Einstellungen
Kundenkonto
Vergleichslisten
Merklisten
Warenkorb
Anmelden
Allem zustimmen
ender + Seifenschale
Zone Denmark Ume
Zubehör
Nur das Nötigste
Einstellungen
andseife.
- - - - - - -
● **WHAT YOU NEED TO DO**
The listing must be repeated in full, with nothing altered.

● **RESULT OF THIS EXERCISE**
Einstellungen
Kundenkonto
Vergleichslisten
Merklisten
Warenkorb
Anmelden
Allem zustimmen
ender + Seifenschale
Zone Denmark Ume
Zubehör
Nur das Nötigste
Einstellungen
andseife.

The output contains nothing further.